Copy out each line of the entries where the word "inside" is present.

Task data
********************

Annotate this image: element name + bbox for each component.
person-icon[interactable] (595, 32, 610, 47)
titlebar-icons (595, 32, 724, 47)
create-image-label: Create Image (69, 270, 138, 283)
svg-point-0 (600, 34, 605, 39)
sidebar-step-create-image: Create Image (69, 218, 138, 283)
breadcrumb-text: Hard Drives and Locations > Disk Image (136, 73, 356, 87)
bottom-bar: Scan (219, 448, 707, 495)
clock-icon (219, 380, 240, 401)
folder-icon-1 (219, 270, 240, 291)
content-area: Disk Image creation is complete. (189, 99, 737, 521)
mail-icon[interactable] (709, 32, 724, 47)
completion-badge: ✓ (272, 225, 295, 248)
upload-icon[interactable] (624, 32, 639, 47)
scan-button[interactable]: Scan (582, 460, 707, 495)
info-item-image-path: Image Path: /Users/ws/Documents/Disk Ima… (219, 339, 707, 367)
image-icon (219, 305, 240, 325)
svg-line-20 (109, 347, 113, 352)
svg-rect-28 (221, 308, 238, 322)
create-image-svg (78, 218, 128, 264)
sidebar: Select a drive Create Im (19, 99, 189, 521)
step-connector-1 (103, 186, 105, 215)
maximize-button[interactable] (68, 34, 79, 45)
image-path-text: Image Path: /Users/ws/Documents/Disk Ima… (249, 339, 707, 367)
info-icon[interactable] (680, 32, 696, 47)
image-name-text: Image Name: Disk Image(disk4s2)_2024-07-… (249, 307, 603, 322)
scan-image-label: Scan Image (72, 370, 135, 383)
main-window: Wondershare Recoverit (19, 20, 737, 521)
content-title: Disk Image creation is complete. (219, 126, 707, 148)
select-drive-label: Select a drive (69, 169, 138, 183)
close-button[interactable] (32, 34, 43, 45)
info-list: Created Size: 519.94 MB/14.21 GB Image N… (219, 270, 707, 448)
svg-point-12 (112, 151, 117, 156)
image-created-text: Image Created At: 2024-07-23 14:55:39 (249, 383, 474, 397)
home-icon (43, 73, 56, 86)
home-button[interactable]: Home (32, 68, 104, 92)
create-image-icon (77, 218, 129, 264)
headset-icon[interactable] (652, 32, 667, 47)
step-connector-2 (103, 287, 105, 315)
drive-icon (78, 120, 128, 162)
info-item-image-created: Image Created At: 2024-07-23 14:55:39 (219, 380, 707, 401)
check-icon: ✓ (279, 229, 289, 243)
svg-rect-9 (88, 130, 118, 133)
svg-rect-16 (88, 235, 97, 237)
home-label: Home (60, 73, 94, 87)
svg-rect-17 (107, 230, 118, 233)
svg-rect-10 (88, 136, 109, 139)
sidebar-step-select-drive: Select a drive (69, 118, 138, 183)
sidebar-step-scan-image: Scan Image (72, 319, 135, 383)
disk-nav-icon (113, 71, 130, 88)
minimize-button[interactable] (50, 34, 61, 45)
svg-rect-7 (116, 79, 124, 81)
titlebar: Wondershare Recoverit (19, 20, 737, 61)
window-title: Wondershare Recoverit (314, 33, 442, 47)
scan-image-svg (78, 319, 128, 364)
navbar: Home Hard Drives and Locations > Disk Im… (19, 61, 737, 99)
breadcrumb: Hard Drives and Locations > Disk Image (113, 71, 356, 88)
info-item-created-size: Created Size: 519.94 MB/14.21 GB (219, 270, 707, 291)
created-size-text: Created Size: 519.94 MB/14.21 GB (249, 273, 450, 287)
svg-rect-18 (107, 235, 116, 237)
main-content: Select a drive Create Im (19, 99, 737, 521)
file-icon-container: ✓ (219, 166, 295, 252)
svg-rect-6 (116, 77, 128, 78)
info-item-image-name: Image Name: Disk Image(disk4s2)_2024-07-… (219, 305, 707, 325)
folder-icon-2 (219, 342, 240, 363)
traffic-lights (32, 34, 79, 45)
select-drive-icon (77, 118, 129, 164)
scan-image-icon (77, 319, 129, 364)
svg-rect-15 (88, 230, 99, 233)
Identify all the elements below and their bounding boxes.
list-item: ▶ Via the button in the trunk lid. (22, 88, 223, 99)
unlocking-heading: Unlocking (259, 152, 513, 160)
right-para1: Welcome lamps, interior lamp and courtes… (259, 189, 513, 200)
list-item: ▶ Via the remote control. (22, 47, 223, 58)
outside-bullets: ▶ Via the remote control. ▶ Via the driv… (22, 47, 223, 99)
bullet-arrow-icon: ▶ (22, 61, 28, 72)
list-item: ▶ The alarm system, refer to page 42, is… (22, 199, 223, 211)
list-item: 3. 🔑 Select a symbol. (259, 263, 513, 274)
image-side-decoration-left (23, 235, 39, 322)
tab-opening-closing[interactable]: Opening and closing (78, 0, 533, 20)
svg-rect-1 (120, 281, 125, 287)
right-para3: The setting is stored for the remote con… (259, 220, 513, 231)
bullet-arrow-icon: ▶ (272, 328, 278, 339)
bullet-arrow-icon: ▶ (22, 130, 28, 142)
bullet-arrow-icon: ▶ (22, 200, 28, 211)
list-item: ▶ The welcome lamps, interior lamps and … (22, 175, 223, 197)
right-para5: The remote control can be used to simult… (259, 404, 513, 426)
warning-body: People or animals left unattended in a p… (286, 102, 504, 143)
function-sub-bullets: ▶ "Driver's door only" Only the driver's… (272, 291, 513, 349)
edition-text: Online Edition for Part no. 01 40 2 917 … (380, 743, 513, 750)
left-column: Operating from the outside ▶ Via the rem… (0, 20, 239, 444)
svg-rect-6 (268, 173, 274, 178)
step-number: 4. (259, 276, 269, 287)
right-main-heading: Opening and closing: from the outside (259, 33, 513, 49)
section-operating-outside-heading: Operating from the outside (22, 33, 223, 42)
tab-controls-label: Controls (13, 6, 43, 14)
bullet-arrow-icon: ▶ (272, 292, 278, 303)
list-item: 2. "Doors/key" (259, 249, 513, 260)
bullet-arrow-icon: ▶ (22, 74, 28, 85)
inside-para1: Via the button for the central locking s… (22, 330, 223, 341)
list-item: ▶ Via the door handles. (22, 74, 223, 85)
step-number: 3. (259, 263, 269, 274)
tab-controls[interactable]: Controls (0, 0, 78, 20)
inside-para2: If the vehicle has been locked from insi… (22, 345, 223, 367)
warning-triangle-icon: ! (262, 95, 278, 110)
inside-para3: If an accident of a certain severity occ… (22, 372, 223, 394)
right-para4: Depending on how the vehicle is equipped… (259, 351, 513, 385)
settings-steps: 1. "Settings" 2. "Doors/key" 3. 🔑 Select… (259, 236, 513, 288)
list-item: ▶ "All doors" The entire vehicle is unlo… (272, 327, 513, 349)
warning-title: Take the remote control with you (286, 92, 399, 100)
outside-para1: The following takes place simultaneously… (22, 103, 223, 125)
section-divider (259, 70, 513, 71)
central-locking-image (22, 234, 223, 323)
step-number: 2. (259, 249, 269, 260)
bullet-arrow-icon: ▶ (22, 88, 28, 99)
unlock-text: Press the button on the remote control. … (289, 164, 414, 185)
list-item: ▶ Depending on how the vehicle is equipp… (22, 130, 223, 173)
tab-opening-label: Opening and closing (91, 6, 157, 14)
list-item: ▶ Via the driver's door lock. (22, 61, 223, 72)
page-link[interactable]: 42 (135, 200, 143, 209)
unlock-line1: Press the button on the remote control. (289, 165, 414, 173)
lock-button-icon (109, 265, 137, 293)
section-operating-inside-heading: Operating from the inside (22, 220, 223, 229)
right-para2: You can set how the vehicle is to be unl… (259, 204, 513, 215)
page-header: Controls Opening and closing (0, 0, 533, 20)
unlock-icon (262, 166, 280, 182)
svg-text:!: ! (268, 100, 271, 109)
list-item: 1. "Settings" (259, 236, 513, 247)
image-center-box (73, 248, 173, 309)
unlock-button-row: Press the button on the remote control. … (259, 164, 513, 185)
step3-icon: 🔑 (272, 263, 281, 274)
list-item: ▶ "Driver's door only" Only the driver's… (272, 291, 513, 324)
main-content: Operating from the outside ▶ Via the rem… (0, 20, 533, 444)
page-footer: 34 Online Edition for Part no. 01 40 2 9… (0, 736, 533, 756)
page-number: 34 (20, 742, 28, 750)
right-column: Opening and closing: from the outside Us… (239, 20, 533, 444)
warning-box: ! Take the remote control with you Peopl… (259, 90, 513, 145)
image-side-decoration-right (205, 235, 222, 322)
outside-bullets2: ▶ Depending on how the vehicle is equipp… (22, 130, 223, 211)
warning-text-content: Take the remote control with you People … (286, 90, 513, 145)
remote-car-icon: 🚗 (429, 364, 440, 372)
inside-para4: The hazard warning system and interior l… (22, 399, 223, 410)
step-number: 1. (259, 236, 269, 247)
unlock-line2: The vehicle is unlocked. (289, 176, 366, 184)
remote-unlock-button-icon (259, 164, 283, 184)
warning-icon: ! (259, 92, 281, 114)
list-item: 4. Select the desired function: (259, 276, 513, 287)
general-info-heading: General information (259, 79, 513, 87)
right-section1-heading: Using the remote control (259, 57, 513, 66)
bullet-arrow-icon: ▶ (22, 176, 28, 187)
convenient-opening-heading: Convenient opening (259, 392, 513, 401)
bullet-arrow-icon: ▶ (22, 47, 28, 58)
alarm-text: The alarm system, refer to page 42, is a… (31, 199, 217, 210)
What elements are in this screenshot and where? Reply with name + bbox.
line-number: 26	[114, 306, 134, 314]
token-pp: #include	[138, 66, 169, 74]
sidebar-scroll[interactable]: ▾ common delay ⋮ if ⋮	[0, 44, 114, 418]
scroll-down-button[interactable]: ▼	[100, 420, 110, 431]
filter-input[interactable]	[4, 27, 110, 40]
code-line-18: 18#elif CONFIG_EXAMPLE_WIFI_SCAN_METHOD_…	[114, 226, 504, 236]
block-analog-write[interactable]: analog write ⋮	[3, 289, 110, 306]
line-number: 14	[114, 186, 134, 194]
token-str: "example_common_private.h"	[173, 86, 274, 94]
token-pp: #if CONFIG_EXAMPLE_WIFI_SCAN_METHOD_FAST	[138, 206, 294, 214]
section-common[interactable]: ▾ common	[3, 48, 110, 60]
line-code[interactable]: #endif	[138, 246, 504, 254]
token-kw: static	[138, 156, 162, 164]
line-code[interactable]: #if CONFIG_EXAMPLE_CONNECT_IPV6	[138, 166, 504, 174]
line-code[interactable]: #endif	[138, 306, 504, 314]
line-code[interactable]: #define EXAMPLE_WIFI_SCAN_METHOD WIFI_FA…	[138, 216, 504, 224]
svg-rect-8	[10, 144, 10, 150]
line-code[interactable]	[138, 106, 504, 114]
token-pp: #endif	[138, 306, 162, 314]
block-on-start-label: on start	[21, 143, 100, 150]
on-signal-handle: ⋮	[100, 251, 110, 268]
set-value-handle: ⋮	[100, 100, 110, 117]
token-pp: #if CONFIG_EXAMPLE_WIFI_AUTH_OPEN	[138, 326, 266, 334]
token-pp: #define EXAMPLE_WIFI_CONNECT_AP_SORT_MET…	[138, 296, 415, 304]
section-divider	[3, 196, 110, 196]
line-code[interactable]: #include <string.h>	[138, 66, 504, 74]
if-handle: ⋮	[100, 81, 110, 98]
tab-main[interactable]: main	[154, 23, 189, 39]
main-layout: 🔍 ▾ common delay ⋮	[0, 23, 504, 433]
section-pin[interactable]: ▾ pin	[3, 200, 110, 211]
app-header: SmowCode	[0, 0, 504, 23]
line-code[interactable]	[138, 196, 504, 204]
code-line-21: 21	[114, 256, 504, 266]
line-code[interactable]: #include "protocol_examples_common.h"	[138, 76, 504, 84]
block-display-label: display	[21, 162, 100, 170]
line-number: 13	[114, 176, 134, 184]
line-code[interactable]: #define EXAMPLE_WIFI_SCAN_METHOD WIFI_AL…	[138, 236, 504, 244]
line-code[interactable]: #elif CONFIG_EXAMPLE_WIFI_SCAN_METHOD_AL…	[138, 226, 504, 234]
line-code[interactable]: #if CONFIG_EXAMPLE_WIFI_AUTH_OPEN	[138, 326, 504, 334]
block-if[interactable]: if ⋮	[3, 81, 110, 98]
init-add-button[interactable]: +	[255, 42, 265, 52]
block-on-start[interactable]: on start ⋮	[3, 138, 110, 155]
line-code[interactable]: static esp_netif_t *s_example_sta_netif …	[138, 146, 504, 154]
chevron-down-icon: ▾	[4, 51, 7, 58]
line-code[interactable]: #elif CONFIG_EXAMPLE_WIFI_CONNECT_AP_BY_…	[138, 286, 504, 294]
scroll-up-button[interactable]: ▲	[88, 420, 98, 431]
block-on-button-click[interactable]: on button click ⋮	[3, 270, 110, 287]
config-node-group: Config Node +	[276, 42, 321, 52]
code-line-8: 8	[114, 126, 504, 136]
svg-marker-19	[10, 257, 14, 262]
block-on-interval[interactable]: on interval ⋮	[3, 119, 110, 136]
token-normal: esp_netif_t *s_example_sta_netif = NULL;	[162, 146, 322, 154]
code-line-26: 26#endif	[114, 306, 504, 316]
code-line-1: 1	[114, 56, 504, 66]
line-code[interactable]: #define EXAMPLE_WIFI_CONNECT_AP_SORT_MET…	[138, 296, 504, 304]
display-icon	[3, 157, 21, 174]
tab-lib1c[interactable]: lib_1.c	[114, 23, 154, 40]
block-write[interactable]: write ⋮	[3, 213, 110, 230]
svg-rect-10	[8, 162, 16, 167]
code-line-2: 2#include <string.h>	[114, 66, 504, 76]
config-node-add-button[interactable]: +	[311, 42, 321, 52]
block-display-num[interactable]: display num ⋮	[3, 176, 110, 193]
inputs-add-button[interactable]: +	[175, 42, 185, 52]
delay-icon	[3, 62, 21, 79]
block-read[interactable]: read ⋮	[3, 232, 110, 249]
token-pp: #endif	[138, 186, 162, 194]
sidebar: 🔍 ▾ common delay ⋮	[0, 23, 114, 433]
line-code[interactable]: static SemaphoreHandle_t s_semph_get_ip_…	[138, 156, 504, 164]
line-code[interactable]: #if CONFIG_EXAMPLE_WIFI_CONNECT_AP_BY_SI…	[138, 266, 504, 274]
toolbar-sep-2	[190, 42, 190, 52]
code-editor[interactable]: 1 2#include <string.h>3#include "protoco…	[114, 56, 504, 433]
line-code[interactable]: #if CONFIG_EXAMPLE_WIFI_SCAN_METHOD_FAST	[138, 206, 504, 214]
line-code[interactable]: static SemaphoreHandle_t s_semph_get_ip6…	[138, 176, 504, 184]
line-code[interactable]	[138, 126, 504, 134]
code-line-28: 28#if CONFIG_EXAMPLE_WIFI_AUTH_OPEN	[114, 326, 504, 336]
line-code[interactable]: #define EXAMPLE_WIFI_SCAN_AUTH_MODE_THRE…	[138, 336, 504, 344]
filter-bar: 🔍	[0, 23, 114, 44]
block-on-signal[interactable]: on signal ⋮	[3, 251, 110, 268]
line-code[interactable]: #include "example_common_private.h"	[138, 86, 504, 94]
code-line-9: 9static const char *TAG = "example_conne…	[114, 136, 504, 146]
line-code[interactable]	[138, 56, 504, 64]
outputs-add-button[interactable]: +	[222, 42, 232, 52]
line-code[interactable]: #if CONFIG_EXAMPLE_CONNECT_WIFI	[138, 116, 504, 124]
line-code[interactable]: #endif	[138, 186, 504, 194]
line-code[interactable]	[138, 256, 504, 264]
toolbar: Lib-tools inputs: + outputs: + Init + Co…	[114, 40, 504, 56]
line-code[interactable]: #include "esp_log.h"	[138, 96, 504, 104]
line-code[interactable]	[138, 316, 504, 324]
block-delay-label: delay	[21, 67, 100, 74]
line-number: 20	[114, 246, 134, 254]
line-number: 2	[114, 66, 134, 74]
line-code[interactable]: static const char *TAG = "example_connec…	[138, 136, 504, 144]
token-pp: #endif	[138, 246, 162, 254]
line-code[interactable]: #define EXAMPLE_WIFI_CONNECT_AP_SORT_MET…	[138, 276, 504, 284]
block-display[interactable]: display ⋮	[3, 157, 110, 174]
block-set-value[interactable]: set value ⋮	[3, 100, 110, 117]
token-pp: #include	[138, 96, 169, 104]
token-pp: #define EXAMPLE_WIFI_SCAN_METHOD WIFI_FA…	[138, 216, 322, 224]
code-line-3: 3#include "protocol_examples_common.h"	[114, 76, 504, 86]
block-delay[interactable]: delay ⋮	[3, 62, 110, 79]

********************

Solution to this problem
inside-para1: Via the button for the central locking s… (22, 330, 223, 341)
inside-para2: If the vehicle has been locked from insi… (22, 345, 223, 367)
inside-para3: If an accident of a certain severity occ… (22, 372, 223, 394)
section-operating-inside-heading: Operating from the inside (22, 220, 223, 229)
inside-para4: The hazard warning system and interior l… (22, 399, 223, 410)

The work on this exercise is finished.